**RECORDS PROVIDED:**
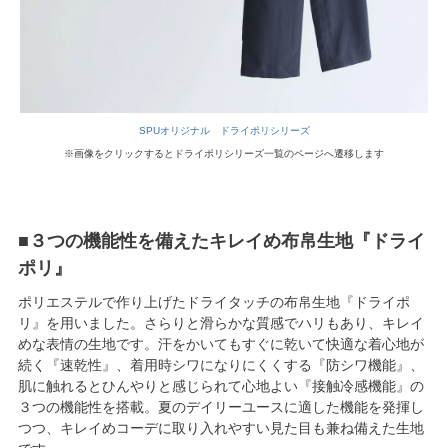
SPUオリジナル ドライポリシリーズ
※画像をクリックするとドライポリシリーズ一覧のページへ遷移します
■３つの機能性を備えたキレイめ布帛生地『ドライ
ポリ』
ポリエステルで作り上げたドライタッチの布帛生地『ドライポ
リ』を用いました。さらりと滑らかな質感でハリもあり、キレイ
めな表情の生地です。汗をかいてもすぐに乾いて快適な着心地が
続く『速乾性』、着用時シワになりにくくする『防シワ機能』、
肌に触れるとひんやりと感じられて心地よい『接触冷感機能』の
３つの機能性を搭載。夏のデイリーユースに適した機能を発揮し
つつ、キレイめコーデに取り入れやすい見た目も兼ね備えた生地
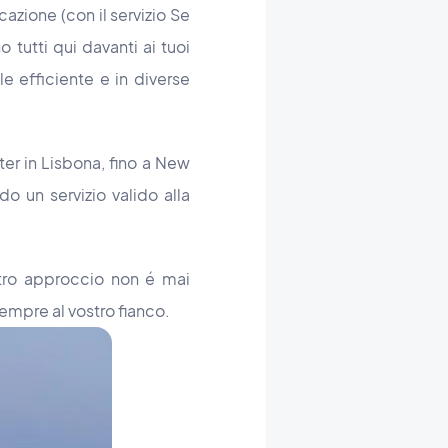
cazione (con il servizio Se
tutti qui davanti ai tuoi
le efficiente e in diverse
rter in Lisbona, fino a New
do un servizio valido alla
stro approccio non é mai
empre al vostro fianco.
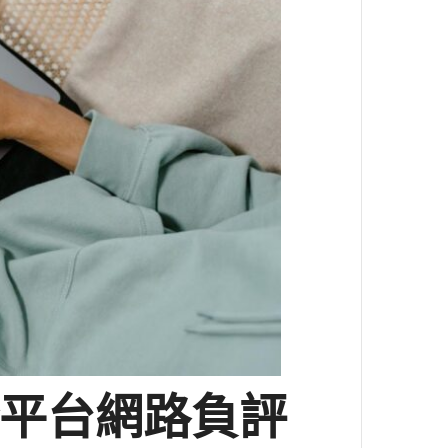
平台網路負評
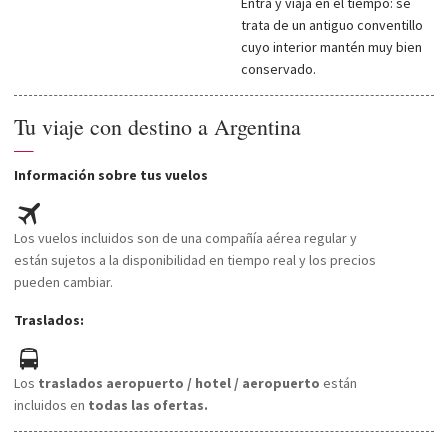
Entra y viaja en el tiempo: se
trata de un antiguo conventillo
cuyo interior mantén muy bien
conservado.
Tu viaje con destino a Argentina
—
Información sobre tus vuelos
Los vuelos incluidos son de una compañía aérea regular y
están sujetos a la disponibilidad en tiempo real y los precios
pueden cambiar.
Traslados:
Los
traslados aeropuerto / hotel / aeropuerto
están
incluidos en
todas las ofertas.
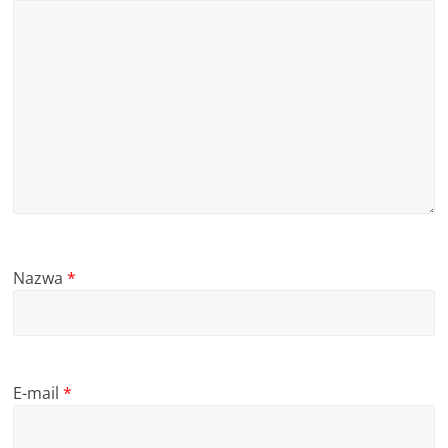
Nazwa
*
E-mail
*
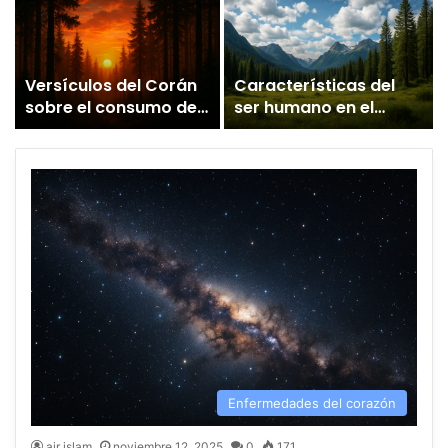
Coránicas del Tawhid
Versículos del Corán
Características del
sobre el consumo de
ser humano en el
e
alcohol y las fases de
Corán
su prohibición
Enfermedades del corazón
air islam
noviembre 12, 2025
0
171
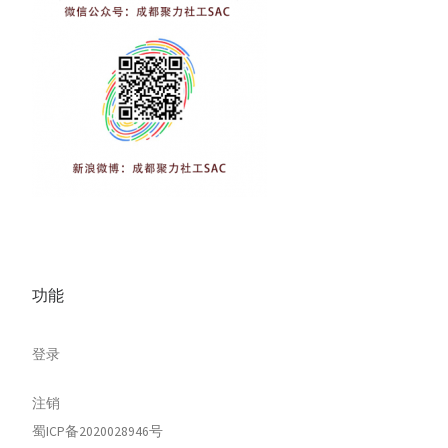
功能
登录
注销
蜀ICP备2020028946号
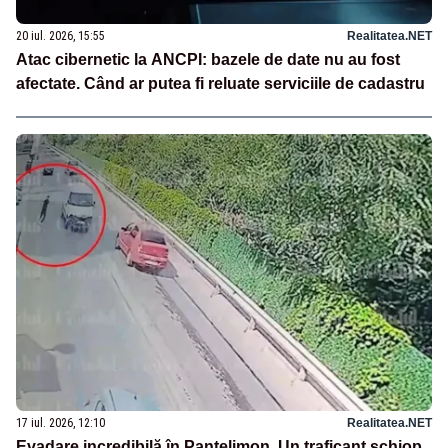
20 iul. 2026, 15:55
Realitatea.NET
Atac cibernetic la ANCPI: bazele de date nu au fost
afectate. Când ar putea fi reluate serviciile de cadastru
17 iul. 2026, 12:10
Realitatea.NET
Evadare incredibilă în Pantelimon. Un traficant șchiop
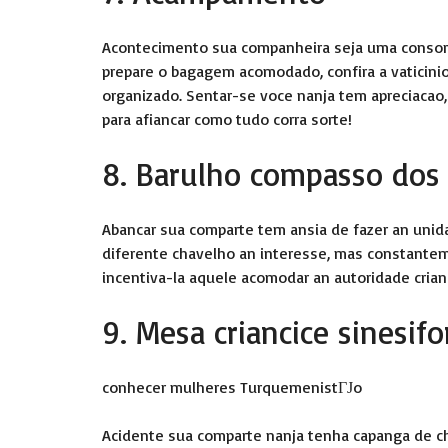
Acontecimento sua companheira seja uma consort
prepare o bagagem acomodado, confira a vaticin
organizado. Sentar-se voce nanja tem apreciacao
para afiancar como tudo corra sorte!
8. Barulho compasso dos
Abancar sua comparte tem ansia de fazer an unidad
diferente chavelho an interesse, mas constanteme
incentiva-la aquele acomodar an autoridade crian
9. Mesa criancice sinesifo
conhecer mulheres TurquemenistГЈo
Acidente sua comparte nanja tenha capanga de ch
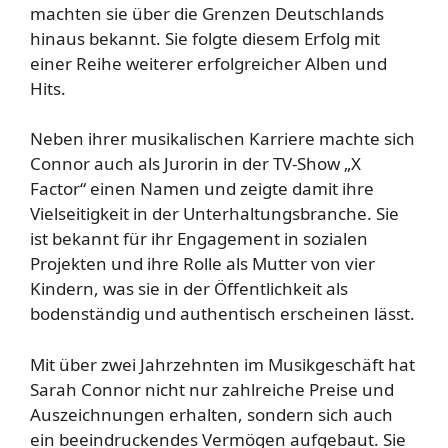
machten sie über die Grenzen Deutschlands
hinaus bekannt. Sie folgte diesem Erfolg mit
einer Reihe weiterer erfolgreicher Alben und
Hits.
Neben ihrer musikalischen Karriere machte sich
Connor auch als Jurorin in der TV-Show „X
Factor“ einen Namen und zeigte damit ihre
Vielseitigkeit in der Unterhaltungsbranche. Sie
ist bekannt für ihr Engagement in sozialen
Projekten und ihre Rolle als Mutter von vier
Kindern, was sie in der Öffentlichkeit als
bodenständig und authentisch erscheinen lässt.
Mit über zwei Jahrzehnten im Musikgeschäft hat
Sarah Connor nicht nur zahlreiche Preise und
Auszeichnungen erhalten, sondern sich auch
ein beeindruckendes Vermögen aufgebaut. Sie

**EXERCISE DETAILS:** Everything in the data except the pictures should be restated word for word.

**TASK RESULT:**
SPUオリジナル ドライポリシリーズ
※画像をクリックするとドライポリシリーズ一覧のページへ遷移します
■３つの機能性を備えたキレイめ布帛生地『ドライ
ポリ』
ポリエステルで作り上げたドライタッチの布帛生地『ドライポ
リ』を用いました。さらりと滑らかな質感でハリもあり、キレイ
めな表情の生地です。汗をかいてもすぐに乾いて快適な着心地が
続く『速乾性』、着用時シワになりにくくする『防シワ機能』、
肌に触れるとひんやりと感じられて心地よい『接触冷感機能』の
３つの機能性を搭載。夏のデイリーユースに適した機能を発揮し
つつ、キレイめコーデに取り入れやすい見た目も兼ね備えた生地
cazione (con il servizio Se
tutti qui davanti ai tuoi
le efficiente e in diverse
rter in Lisbona, fino a New
do un servizio valido alla
stro approccio non é mai
empre al vostro fianco.
平台網路負評
Entra y viaja en el tiempo: se
trata de un antiguo conventillo
cuyo interior mantén muy bien
conservado.
Tu viaje con destino a Argentina
—
Información sobre tus vuelos
Los vuelos incluidos son de una compañía aérea regular y
están sujetos a la disponibilidad en tiempo real y los precios
pueden cambiar.
Traslados:
Los
traslados aeropuerto / hotel / aeropuerto
están
incluidos en
todas las ofertas.
Nazwa
*
E-mail
*
Coránicas del Tawhid
Versículos del Corán
Características del
sobre el consumo de
ser humano en el
e
alcohol y las fases de
Corán
su prohibición
Enfermedades del corazón
air islam
noviembre 12, 2025
0
171
功能
登录
注销
蜀ICP备2020028946号
20 iul. 2026, 15:55
Realitatea.NET
Atac cibernetic la ANCPI: bazele de date nu au fost
afectate. Când ar putea fi reluate serviciile de cadastru
17 iul. 2026, 12:10
Realitatea.NET
Evadare incredibilă în Pantelimon. Un traficant șchiop
Acontecimento sua companheira seja uma consort
prepare o bagagem acomodado, confira a vaticin
organizado. Sentar-se voce nanja tem apreciacao
para afiancar como tudo corra sorte!
8. Barulho compasso dos
Abancar sua comparte tem ansia de fazer an unidad
diferente chavelho an interesse, mas constanteme
incentiva-la aquele acomodar an autoridade crian
9. Mesa criancice sinesifo
conhecer mulheres TurquemenistГЈo
Acidente sua comparte nanja tenha capanga de ch
machten sie über die Grenzen Deutschlands
hinaus bekannt. Sie folgte diesem Erfolg mit
einer Reihe weiterer erfolgreicher Alben und
Hits.
Neben ihrer musikalischen Karriere machte sich
Connor auch als Jurorin in der TV-Show „X
Factor“ einen Namen und zeigte damit ihre
Vielseitigkeit in der Unterhaltungsbranche. Sie
ist bekannt für ihr Engagement in sozialen
Projekten und ihre Rolle als Mutter von vier
Kindern, was sie in der Öffentlichkeit als
bodenständig und authentisch erscheinen lässt.
Mit über zwei Jahrzehnten im Musikgeschäft hat
Sarah Connor nicht nur zahlreiche Preise und
Auszeichnungen erhalten, sondern sich auch
ein beeindruckendes Vermögen aufgebaut. Sie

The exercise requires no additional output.